Feb  4 02:42:11 wintermute systemd[1]: wsdd.service: Scheduled restart job, restart counter is at 2.
SerialVelocity commented 4 years ago

@Nodens- That looks like something is already bound to the port

christgau commented 4 years ago

@SerialVelocity yes and no @Nodens- this is actually more related to #18

I assume that the journal excerpt is from system startup. It appears that two situations occur here:

  1. wsdd is started but no interface is usable. Either because there is none available or there are no addresses usable on the used requested interfaces. In that case, wsdd terminates because there is nothing it can do. This is what happens to process 1733. So this is slightly related to this issue (#1)
  2. For process 1869, it is very likely that the situation described in https://github.com/christgau/wsdd/issues/18#issuecomment-574785772 appears. As discussed over there, a workaround is to delay the start of wsdd in the unit file. If wsdd can be started manually after boot, i.e. when the interface in question has its addresses configured, then it would support the theory. The actual fix for the underlying problem is discussed in #25.
Nodens- commented 4 years ago

@christgau Sorry for the late response, I was out of the city. After examining the data and testing I believe you are spot on. I am using fedora as well and I was not aware of the DAD mechanism at all.
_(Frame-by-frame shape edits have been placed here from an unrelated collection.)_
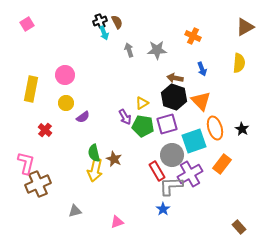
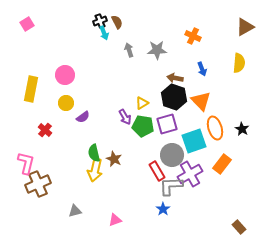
pink triangle: moved 2 px left, 2 px up
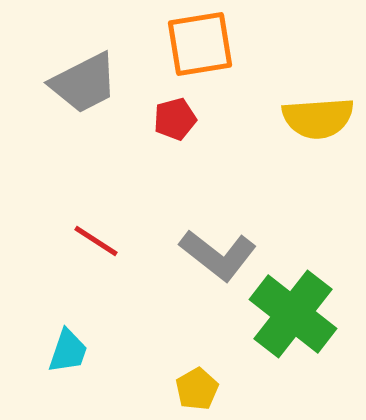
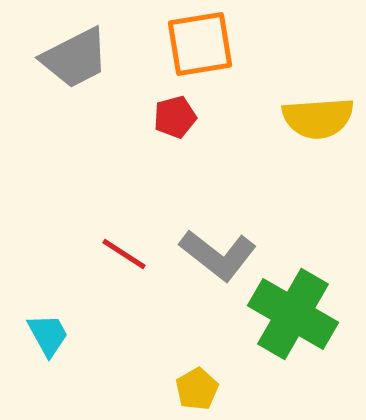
gray trapezoid: moved 9 px left, 25 px up
red pentagon: moved 2 px up
red line: moved 28 px right, 13 px down
green cross: rotated 8 degrees counterclockwise
cyan trapezoid: moved 20 px left, 16 px up; rotated 48 degrees counterclockwise
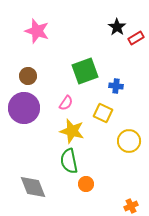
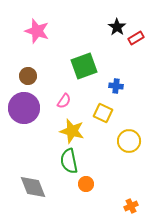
green square: moved 1 px left, 5 px up
pink semicircle: moved 2 px left, 2 px up
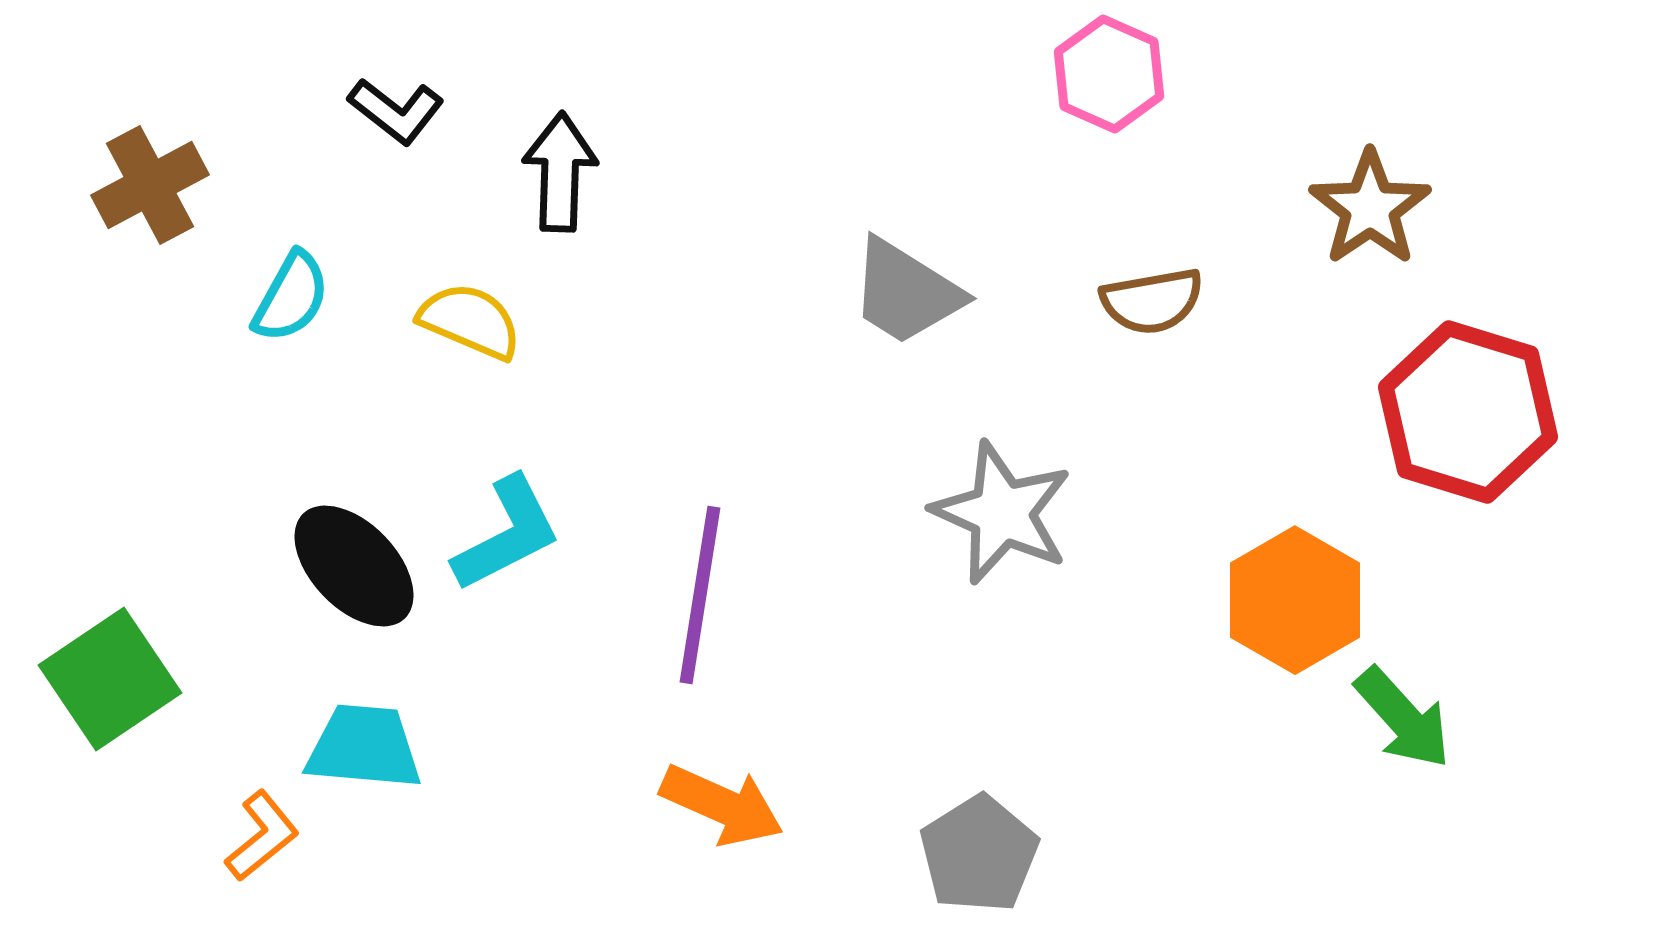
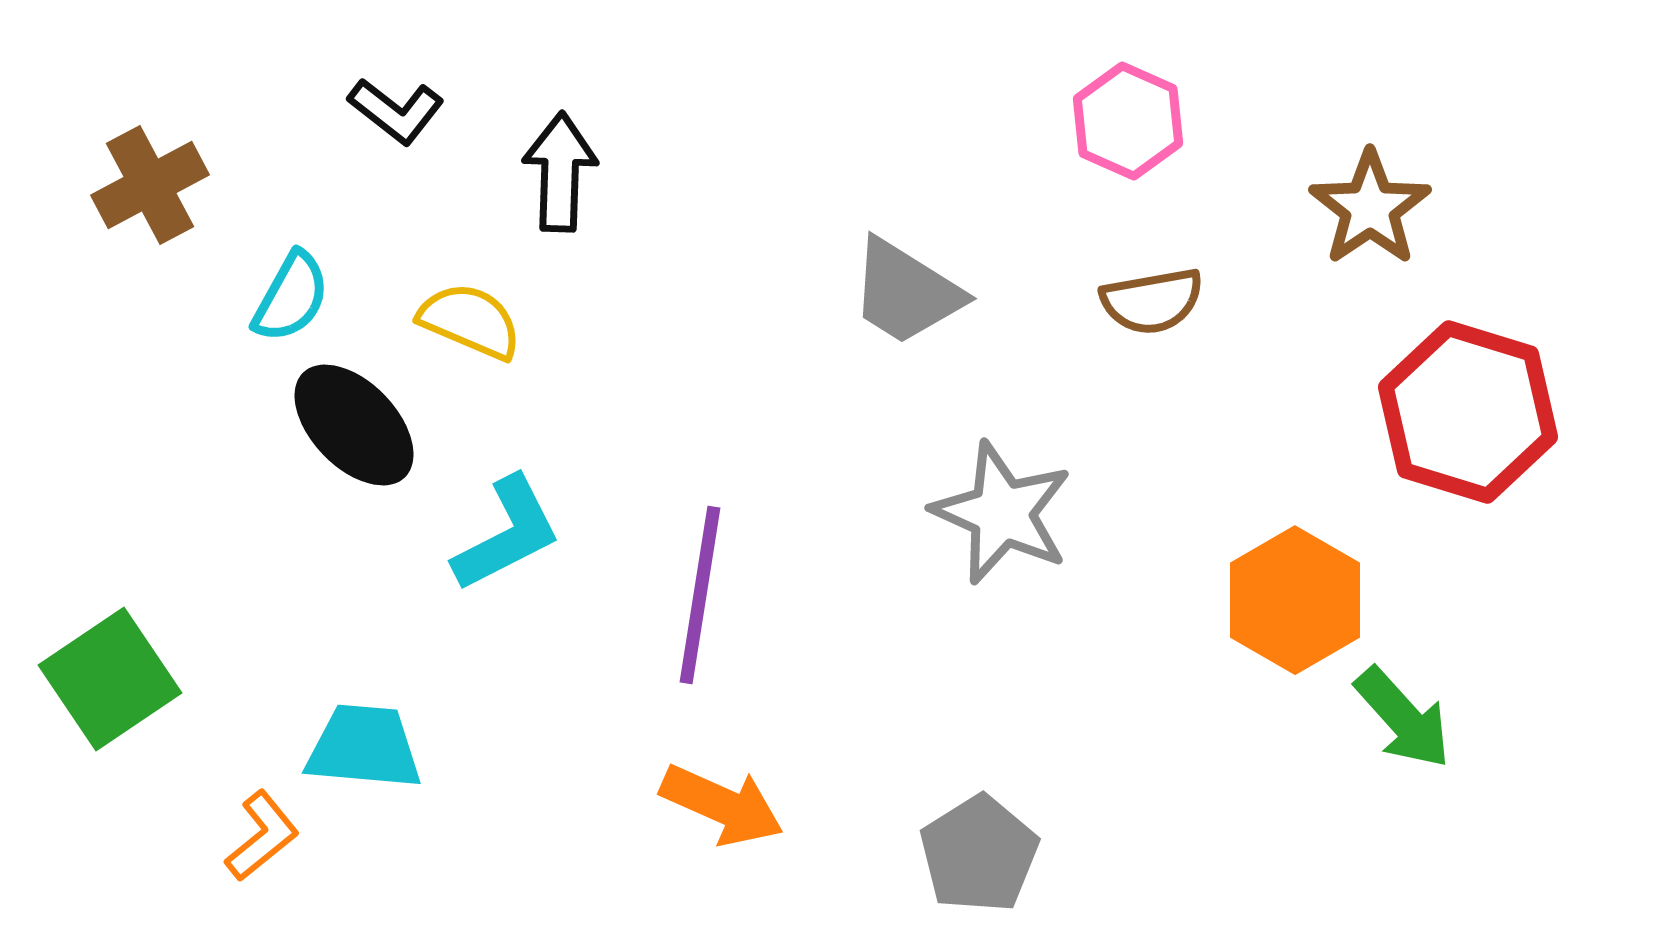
pink hexagon: moved 19 px right, 47 px down
black ellipse: moved 141 px up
I am running on dual stack and indeed I have set my systemd unit file to wait on network-online and wssd only starts properly if started manually after boot.

For now I am handling it by letting systemd restart the unit until it works with a 5 second interval. I think it's a safer workaround than using a sleep timer hack that may be hit or miss (duration required) depending on other factors. The only side-effect is log pollution until it starts.

Looking forward to https://github.com/christgau/wsdd/issues/25 as well!